Boccace était revenu à Florence en 1341 ou 1342. Son père était devenu veuf ; mais, malgré ses soixante ans et son caractère morose, il ne put longtemps supporter la solitude. Il se remaria avec Bice Bostichi, et en eut un fils, Jacopo, dont notre Boccace fut tuteur en 1350, après la mort du père.

Boccace avait quitté Naples avec d’amers regrets : « Pensez, dit-il, si je fus dolent, et de quel cœur amer j’abandonnai ce lieu gracieux. Là, tout est beauté, noblesse, mots plaisans, mérites singuliers, exquise bonne grâce et amour. Là où je vais n’est que mélancolie et tristesse… Ah ! combien se peut dire heureux qui se possède tout entier en liberté ! Oh ! vie joyeuse et belle plus que toute autre ! » Après plus de dix ans de cette liberté, il revoyait le toit paternel détesté. Il y demeura peu, et en fut peut-être chassé par les nouveaux projets matrimoniaux de son père. Bien peu de temps après son retour, le 13 décembre 1342, il achetait une maison dans la paroisse Sant’Ambrogio.

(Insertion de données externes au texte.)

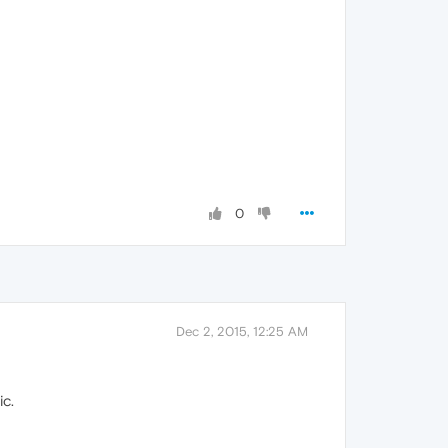
0
Dec 2, 2015, 12:25 AM
ic.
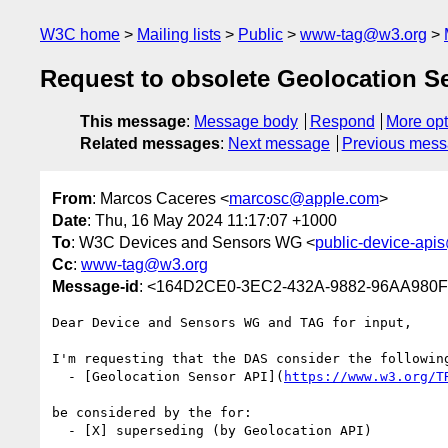
W3C home
Mailing lists
Public
www-tag@w3.org
Request to obsolete Geolocation S
This message
:
Message body
Respond
More opt
Related messages
:
Next message
Previous mes
From
: Marcos Caceres <
marcosc@apple.com
>
Date
: Thu, 16 May 2024 11:17:07 +1000
To
: W3C Devices and Sensors WG <
public-device-api
Cc
:
www-tag@w3.org
Message-id
: <164D2CE0-3EC2-432A-9882-96AA980
Dear Device and Sensors WG and TAG for input, 

I'm requesting that the DAS consider the following
  - [Geolocation Sensor API](
https://www.w3.org/T
be considered by the for:

  - [X] superseding (by Geolocation API)
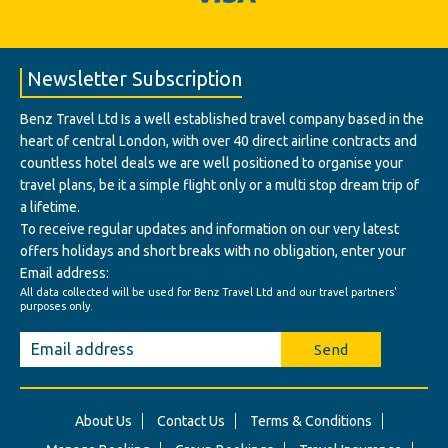
Newsletter Subscription
Benz Travel Ltd Is a well established travel company based in the
heart of central London, with over 40 direct airline contracts and
countless hotel deals we are well positioned to organise your
travel plans, be it a simple flight only or a multi stop dream trip of
a lifetime.
To receive regular updates and information on our very latest
offers holidays and short breaks with no obligation, enter your
Email address:
All data collected will be used for Benz Travel Ltd and our travel partners'
purposes only.
Send
About Us
Contact Us
Terms & Conditions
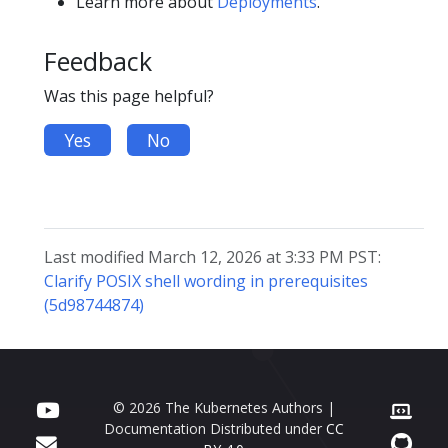
Learn more about
Deployments
.
Feedback
Was this page helpful?
Yes
No
Last modified March 12, 2026 at 3:33 PM PST:
Clarify POSIX shell wording in prerequisites
(5d98744874)
© 2026 The Kubernetes Authors |
Documentation Distributed under
CC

Il continua à Florence sa vie napolitaine, et nous apprend, en se noircissant lui-même, comme d’habitude, qu’il y jouissait d’une assez médiocre renommée. Ses poèmes et ses romans de cette époque, les meilleurs et les derniers, l’Ameto, la Fiammetta, étaient destinés à son public napolitain, et continuaient la série commencée à Naples. Son principal établissement est désormais en Toscane ; il y garde ses livres, et les nymphes qu’il évoque sont des « nymphes fiesolanes. » Mais la ville reste napolitaine[1].

  1. Boccace alla-t-il à Paris, comme plusieurs auteurs l’ont cru sur la foi d’une nouvelle du Décaméron ? Le fait est douteux. Cependant j’ai lieu de croire qu’il savait le français.